When I started teaching three and a half years ago, nothing could have prepared me for the jargon I would face as an educator. The special education terminology was somewhat familiar, but then throw core standards, Michigan Grade Level Content Expectaitions (GLCE), Michigan Curriculum framework, standards-based report cards and now, standards based IEPs! It is enough to make an outsider’s head spin! As a special education teacher, it was pretty easy to take a cue from the general education teachers and make sure that my curriculum was simply aligned with what they were doing in their classrooms. The scope and sequence of courses was laid out and collaboration was made easy.
This year, I have taken on a new endeavor. Teaching in a self-contained classroom for general education students, grades 6-8 has been a bigger challenge than I ever imagined.
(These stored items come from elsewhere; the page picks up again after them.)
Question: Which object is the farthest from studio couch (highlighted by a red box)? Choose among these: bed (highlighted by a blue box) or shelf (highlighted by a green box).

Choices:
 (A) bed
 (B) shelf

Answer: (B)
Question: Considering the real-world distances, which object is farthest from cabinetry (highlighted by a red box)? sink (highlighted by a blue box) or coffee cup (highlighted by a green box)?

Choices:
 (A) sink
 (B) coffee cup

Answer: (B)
So, after one marking period, where am I now? A few weeks ago, I started to feel really stressed out. Every time I visited our middle school building that my program is a satellite of, my anxiety grew. Teachers would ask me, “Are you on such and such unit yet? How are you meeting all of the GLCEs?” I would walk out of the building questioning my planning and teaching style.
My anxiety came to a head last week and I decided to revamp my schedule. I would break the students up according to grade level and divide my day into class periods (45-65 minutes each). I would spend approximately 20 minutes per hour with each grade level, teaching a different lesson.After implementing this schedule for two days, I had my official observation by my principal. He came over to my building for an hour and watched my 7th and 8th graders engage in a discussion about a short story that they read. My 6th grader was working on an individual web quest for science. The hour went beautifully; I split my time between the two groups and the principal nodded and smiled as students who barely made a sound last year debated questions and moral values that arose in the story, “Flowers for Algernon”.
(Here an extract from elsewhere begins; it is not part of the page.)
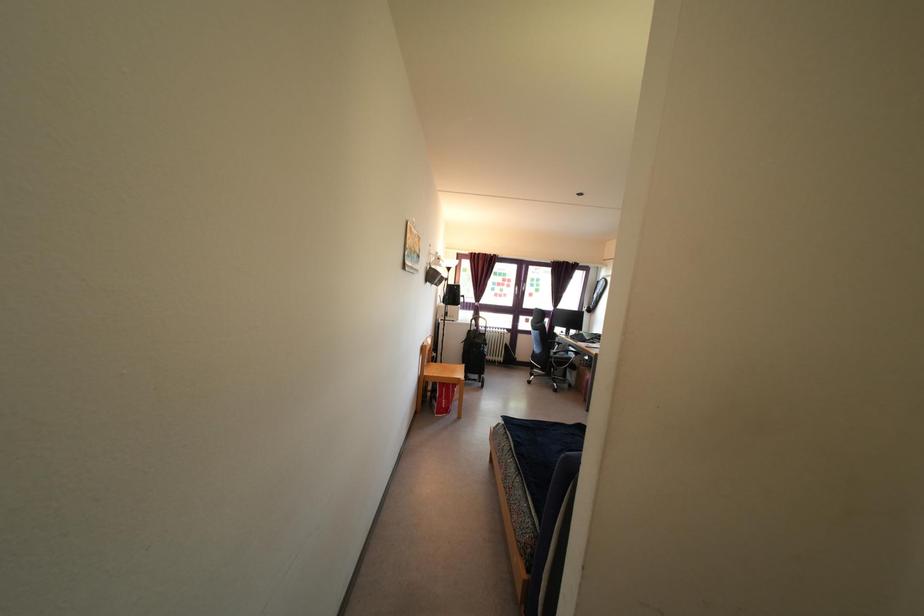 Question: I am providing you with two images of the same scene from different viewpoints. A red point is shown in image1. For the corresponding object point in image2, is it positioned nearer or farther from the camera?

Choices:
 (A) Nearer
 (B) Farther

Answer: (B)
After my principal left the building the students fell apart. They had been slowly unraveling since I implemented the new schedule and by the time I left at 1:30 for a conference, I felt like our little community was more like a mere holding room for the students before they went home. What happened to our little family?
A weekend away and some conversations with a few of my mentors revealed the truth: By splitting up my students, I lost the sense of teamwork that I worked so hard to establish. I got caught up in every single GLCE and forgot about the fact that I have been given the challenge of restoring my students’ faith in education. I don’t know why they gave up on school. Perhaps they failed one too many times when taking a risk. Perhaps someone told them that they should stop trying. Either way, I am to provide a second chance for them. My faith in myself was restored when my principal bragged to the assistant principal that he was amazed by a particular student’s participation in the group discussion. “Last year,” he exclaimed, “ ‘P’ would have never even read the story, let alone talk about it.”
I am almost angry about worrying about every single GLCE. Yes, I have to expose my students to the material, but should I really worry about hitting up the grade level material for each and every student? No. I need to take a step back and ask, “What is my relationship with my students and how does it affect their learning?” and “What does mastery look like? What does mastery look like for each individual student?” This is what the art of teaching is truly about. Without relationships, our students do not trust us. Without trust, there is no risk-taking. Without risk-taking, there is not learning. Take a risk. Set aside your teacher’s manuals and form a relationship with your students. Listen to them, care for them, read and write with them. Master the art of teaching and your students will be successful.